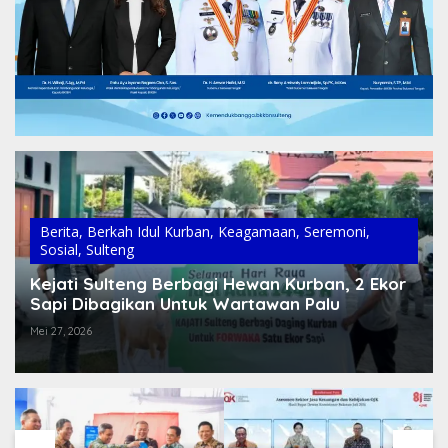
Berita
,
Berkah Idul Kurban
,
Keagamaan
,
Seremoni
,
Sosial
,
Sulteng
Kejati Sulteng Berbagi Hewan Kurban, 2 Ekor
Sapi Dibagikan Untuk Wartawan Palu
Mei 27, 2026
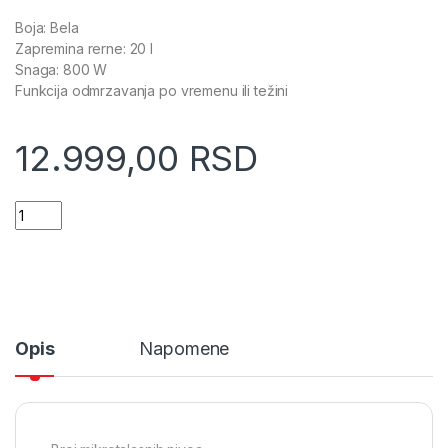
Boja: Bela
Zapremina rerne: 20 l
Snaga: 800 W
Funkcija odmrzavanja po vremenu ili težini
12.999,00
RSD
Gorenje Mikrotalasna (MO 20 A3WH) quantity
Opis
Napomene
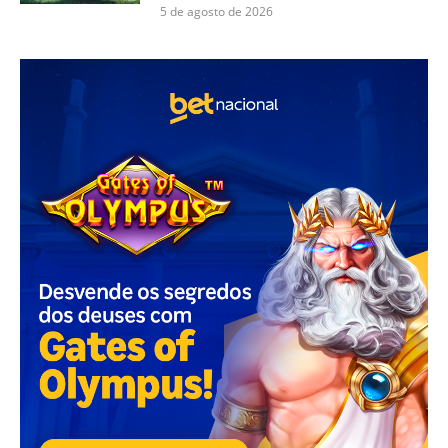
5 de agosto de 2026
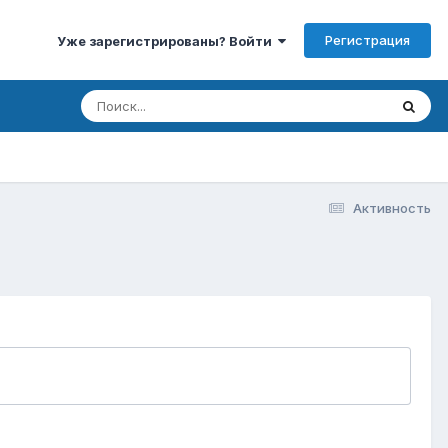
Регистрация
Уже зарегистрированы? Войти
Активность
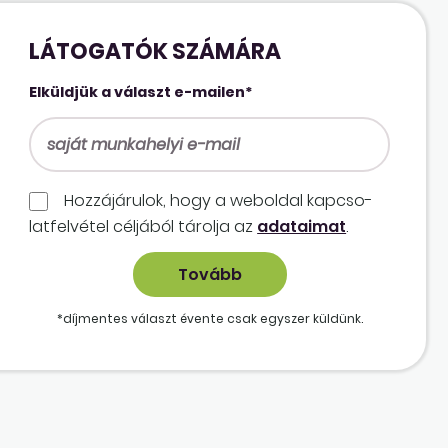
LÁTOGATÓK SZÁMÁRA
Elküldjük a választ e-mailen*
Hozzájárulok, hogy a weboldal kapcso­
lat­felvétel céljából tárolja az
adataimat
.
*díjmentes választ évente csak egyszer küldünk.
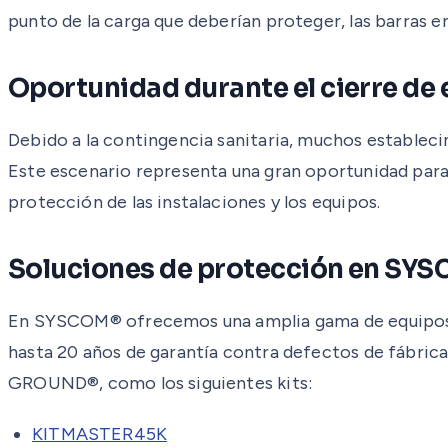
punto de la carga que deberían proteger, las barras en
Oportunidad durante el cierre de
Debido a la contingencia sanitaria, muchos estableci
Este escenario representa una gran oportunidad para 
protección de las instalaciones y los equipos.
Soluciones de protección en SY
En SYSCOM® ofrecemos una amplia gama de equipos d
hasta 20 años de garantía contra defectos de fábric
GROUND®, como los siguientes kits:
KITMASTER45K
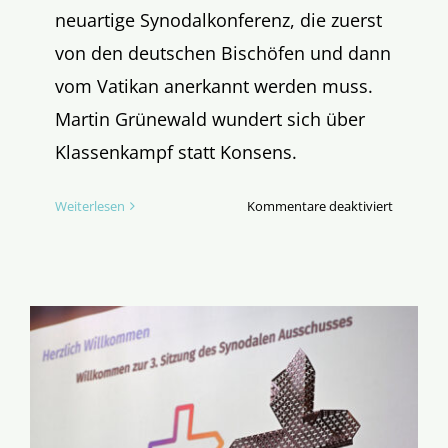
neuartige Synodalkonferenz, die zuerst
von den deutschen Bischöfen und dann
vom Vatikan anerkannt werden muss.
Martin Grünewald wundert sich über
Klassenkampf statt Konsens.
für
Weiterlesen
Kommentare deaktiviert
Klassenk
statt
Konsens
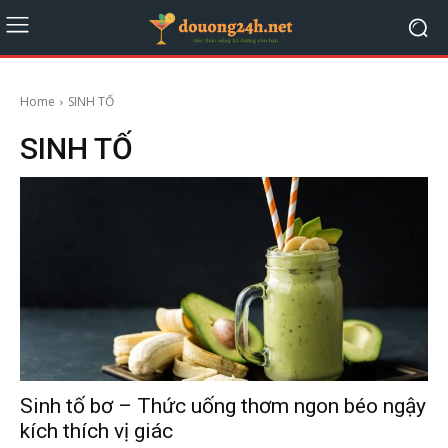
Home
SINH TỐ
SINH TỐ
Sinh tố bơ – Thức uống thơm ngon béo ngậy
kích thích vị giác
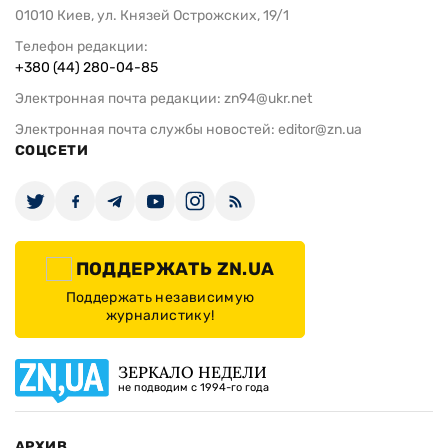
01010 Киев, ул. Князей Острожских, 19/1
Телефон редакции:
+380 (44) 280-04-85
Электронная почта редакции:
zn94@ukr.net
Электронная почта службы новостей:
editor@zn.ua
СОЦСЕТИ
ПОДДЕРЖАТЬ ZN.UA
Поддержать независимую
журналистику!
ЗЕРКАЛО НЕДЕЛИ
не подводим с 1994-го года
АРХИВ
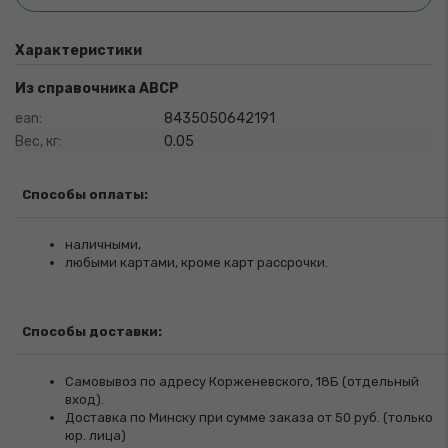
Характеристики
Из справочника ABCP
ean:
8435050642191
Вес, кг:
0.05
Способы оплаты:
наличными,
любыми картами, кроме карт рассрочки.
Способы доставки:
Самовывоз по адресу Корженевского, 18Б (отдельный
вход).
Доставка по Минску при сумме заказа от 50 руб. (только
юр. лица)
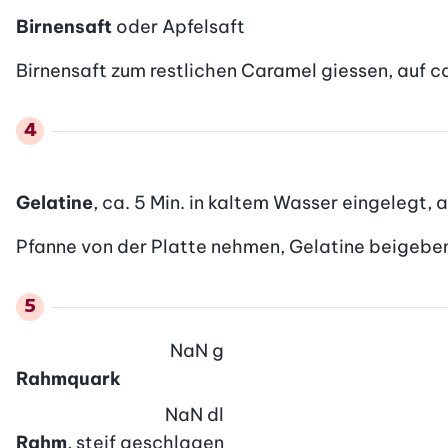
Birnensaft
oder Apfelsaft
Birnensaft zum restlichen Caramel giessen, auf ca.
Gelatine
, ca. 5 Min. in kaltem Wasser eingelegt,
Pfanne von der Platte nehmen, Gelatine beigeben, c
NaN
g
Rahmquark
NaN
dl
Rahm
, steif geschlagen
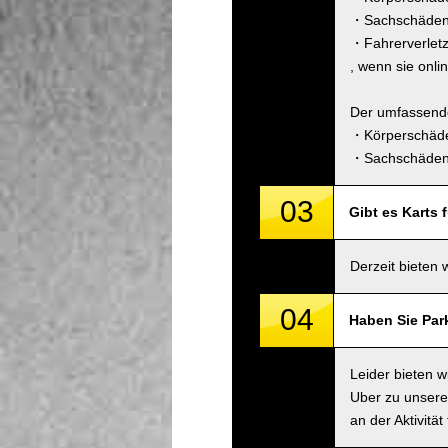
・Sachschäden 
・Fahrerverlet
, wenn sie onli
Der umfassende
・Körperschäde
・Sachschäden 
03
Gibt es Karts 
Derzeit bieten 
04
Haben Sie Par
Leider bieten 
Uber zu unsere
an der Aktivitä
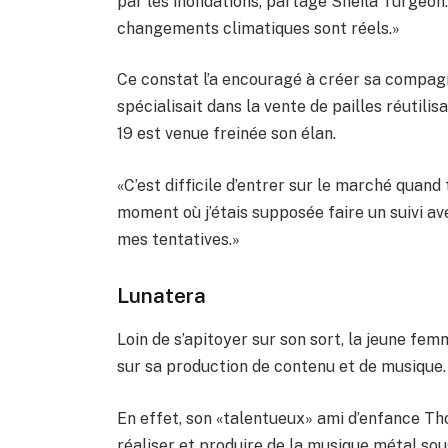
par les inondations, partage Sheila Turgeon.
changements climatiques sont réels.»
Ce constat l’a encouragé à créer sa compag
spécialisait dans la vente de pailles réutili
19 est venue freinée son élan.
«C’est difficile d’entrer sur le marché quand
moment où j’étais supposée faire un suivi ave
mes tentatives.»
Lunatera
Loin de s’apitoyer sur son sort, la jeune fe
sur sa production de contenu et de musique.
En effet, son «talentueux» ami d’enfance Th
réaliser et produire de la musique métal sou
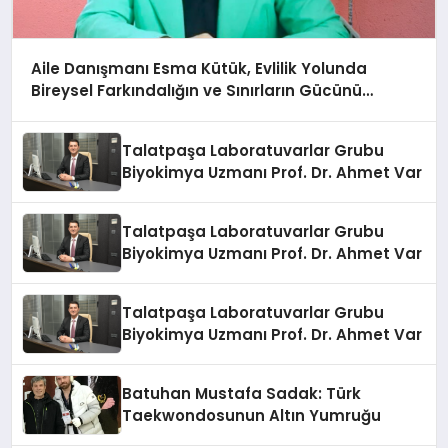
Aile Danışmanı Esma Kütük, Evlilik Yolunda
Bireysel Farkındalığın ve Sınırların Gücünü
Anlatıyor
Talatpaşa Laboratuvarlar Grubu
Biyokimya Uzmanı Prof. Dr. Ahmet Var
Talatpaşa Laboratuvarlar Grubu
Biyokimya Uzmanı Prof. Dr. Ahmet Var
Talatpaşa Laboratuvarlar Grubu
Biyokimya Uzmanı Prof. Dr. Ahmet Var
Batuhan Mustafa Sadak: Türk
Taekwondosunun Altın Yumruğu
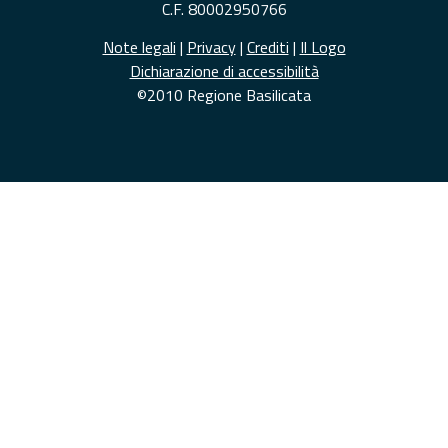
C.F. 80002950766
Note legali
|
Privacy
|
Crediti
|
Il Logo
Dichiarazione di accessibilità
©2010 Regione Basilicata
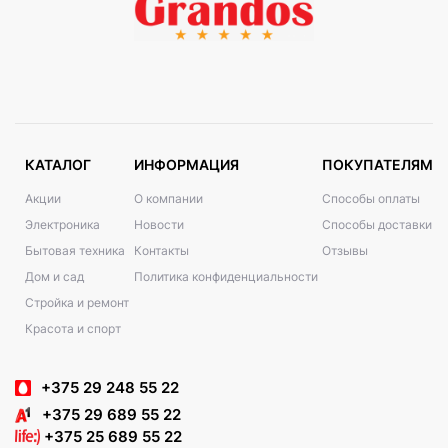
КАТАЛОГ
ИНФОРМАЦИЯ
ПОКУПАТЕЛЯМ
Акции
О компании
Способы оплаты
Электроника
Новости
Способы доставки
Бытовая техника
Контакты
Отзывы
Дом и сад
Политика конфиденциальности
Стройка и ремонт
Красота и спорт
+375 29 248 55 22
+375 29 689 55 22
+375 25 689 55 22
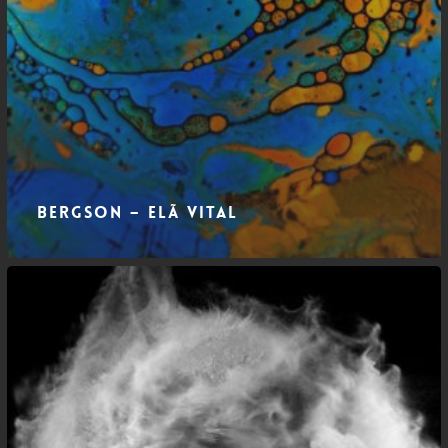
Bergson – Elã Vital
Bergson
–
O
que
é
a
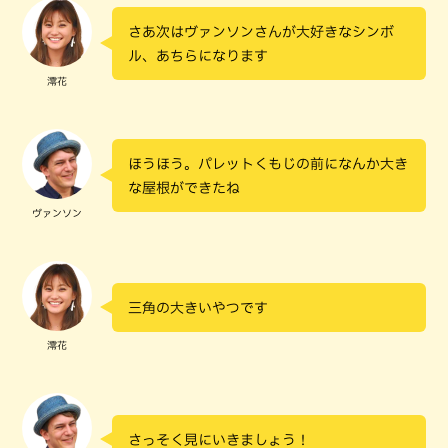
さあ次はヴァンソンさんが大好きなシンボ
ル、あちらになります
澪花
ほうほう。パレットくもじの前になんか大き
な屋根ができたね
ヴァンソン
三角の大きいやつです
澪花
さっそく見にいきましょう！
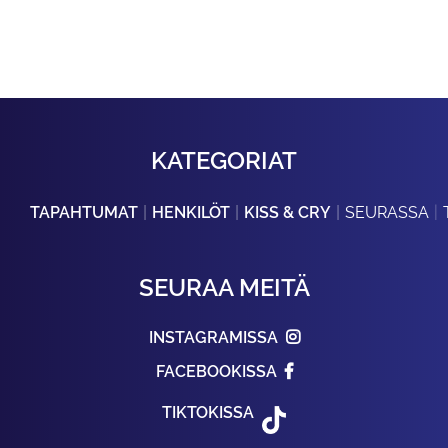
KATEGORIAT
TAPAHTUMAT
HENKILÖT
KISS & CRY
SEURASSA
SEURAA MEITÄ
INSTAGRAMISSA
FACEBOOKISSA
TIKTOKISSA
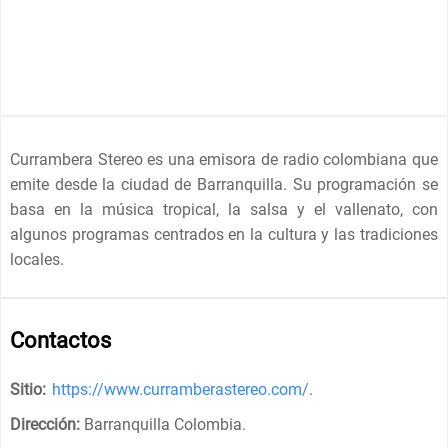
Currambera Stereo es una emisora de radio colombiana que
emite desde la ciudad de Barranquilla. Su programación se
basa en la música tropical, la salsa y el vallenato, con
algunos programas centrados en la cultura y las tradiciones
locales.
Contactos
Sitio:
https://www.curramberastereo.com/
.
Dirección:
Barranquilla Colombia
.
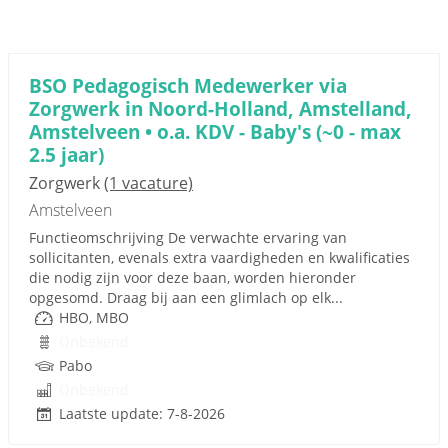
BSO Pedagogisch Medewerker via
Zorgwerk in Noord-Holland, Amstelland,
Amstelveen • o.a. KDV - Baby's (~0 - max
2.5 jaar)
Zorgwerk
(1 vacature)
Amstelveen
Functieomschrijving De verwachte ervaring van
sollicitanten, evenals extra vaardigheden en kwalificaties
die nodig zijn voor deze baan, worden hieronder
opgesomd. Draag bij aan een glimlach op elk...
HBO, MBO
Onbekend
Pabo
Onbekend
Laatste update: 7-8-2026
########################################
TASK PROMPT:
Copy back exactly the lines above from the one containing "Электроника" through the one containing "INSTAGRAMISSA", and leave every picture behind.

RESPONSE BOX:
Электроника
Новости
Способы доставки
Бытовая техника
Контакты
Отзывы
Дом и сад
Политика конфиденциальности
Стройка и ремонт
Красота и спорт
+375 29 248 55 22
+375 29 689 55 22
+375 25 689 55 22
Bergson – Elã Vital
Bergson
–
O
que
é
a
さあ次はヴァンソンさんが大好きなシンボ
ル、あちらになります
澪花
ほうほう。パレットくもじの前になんか大き
な屋根ができたね
ヴァンソン
三角の大きいやつです
澪花
さっそく見にいきましょう！
KATEGORIAT
TAPAHTUMAT
HENKILÖT
KISS & CRY
SEURASSA
SEURAA MEITÄ
INSTAGRAMISSA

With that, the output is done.